Items from a data source

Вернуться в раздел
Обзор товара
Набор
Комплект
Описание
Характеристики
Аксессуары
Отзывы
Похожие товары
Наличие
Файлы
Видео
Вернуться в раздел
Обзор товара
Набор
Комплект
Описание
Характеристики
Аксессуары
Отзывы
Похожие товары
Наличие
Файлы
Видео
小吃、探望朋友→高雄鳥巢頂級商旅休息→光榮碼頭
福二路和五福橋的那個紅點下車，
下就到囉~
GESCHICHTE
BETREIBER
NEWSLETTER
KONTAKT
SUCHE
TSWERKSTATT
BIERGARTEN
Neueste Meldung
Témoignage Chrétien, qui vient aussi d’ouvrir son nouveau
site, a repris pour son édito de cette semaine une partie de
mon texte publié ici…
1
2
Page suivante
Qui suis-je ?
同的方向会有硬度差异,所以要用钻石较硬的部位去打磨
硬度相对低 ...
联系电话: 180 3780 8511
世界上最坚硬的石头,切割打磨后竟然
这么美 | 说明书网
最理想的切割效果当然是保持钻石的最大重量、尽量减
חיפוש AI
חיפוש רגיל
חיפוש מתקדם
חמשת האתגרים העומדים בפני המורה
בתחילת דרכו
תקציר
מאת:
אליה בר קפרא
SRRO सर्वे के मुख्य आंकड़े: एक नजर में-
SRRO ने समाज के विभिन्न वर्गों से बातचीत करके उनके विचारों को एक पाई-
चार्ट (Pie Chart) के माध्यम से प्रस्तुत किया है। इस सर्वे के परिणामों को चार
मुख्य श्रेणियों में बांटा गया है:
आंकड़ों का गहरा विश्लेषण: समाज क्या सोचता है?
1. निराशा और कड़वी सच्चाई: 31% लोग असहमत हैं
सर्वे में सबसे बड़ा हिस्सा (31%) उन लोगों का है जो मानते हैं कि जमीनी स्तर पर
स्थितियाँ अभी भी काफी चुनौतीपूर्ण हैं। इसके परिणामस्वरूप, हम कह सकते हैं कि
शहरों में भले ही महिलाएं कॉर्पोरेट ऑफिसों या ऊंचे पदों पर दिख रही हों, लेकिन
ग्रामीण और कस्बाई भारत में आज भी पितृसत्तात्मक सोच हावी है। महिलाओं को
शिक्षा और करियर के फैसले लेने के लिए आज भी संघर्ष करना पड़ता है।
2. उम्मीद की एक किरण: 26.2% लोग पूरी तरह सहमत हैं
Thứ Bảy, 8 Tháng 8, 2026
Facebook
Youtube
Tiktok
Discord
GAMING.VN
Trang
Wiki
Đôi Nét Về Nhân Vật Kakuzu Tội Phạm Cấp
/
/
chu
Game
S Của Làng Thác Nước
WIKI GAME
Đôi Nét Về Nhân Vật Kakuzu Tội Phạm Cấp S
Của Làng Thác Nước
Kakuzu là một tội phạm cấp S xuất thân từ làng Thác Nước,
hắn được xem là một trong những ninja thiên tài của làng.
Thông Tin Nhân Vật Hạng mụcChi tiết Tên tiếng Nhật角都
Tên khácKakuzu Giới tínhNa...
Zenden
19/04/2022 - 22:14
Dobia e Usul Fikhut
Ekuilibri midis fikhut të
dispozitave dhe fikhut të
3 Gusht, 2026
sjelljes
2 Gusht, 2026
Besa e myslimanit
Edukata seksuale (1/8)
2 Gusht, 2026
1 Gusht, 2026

● Assignment:
Copy out every record above once more, precisely as written.

● Written solution:
Вернуться в раздел
Обзор товара
Набор
Комплект
Описание
Характеристики
Аксессуары
Отзывы
Похожие товары
Наличие
Файлы
Видео
Вернуться в раздел
Обзор товара
Набор
Комплект
Описание
Характеристики
Аксессуары
Отзывы
Похожие товары
Наличие
Файлы
Видео
小吃、探望朋友→高雄鳥巢頂級商旅休息→光榮碼頭
福二路和五福橋的那個紅點下車，
下就到囉~
GESCHICHTE
BETREIBER
NEWSLETTER
KONTAKT
SUCHE
TSWERKSTATT
BIERGARTEN
Neueste Meldung
Témoignage Chrétien, qui vient aussi d’ouvrir son nouveau
site, a repris pour son édito de cette semaine une partie de
mon texte publié ici…
1
2
Page suivante
Qui suis-je ?
同的方向会有硬度差异,所以要用钻石较硬的部位去打磨
硬度相对低 ...
联系电话: 180 3780 8511
世界上最坚硬的石头,切割打磨后竟然
这么美 | 说明书网
最理想的切割效果当然是保持钻石的最大重量、尽量减
חיפוש AI
חיפוש רגיל
חיפוש מתקדם
חמשת האתגרים העומדים בפני המורה
בתחילת דרכו
תקציר
מאת:
אליה בר קפרא
SRRO सर्वे के मुख्य आंकड़े: एक नजर में-
SRRO ने समाज के विभिन्न वर्गों से बातचीत करके उनके विचारों को एक पाई-
चार्ट (Pie Chart) के माध्यम से प्रस्तुत किया है। इस सर्वे के परिणामों को चार
मुख्य श्रेणियों में बांटा गया है:
आंकड़ों का गहरा विश्लेषण: समाज क्या सोचता है?
1. निराशा और कड़वी सच्चाई: 31% लोग असहमत हैं
सर्वे में सबसे बड़ा हिस्सा (31%) उन लोगों का है जो मानते हैं कि जमीनी स्तर पर
स्थितियाँ अभी भी काफी चुनौतीपूर्ण हैं। इसके परिणामस्वरूप, हम कह सकते हैं कि
शहरों में भले ही महिलाएं कॉर्पोरेट ऑफिसों या ऊंचे पदों पर दिख रही हों, लेकिन
ग्रामीण और कस्बाई भारत में आज भी पितृसत्तात्मक सोच हावी है। महिलाओं को
शिक्षा और करियर के फैसले लेने के लिए आज भी संघर्ष करना पड़ता है।
2. उम्मीद की एक किरण: 26.2% लोग पूरी तरह सहमत हैं
Thứ Bảy, 8 Tháng 8, 2026
Facebook
Youtube
Tiktok
Discord
GAMING.VN
Trang
Wiki
Đôi Nét Về Nhân Vật Kakuzu Tội Phạm Cấp
/
/
chu
Game
S Của Làng Thác Nước
WIKI GAME
Đôi Nét Về Nhân Vật Kakuzu Tội Phạm Cấp S
Của Làng Thác Nước
Kakuzu là một tội phạm cấp S xuất thân từ làng Thác Nước,
hắn được xem là một trong những ninja thiên tài của làng.
Thông Tin Nhân Vật Hạng mụcChi tiết Tên tiếng Nhật角都
Tên khácKakuzu Giới tínhNa...
Zenden
19/04/2022 - 22:14
Dobia e Usul Fikhut
Ekuilibri midis fikhut të
dispozitave dhe fikhut të
3 Gusht, 2026
sjelljes
2 Gusht, 2026
Besa e myslimanit
Edukata seksuale (1/8)
2 Gusht, 2026
1 Gusht, 2026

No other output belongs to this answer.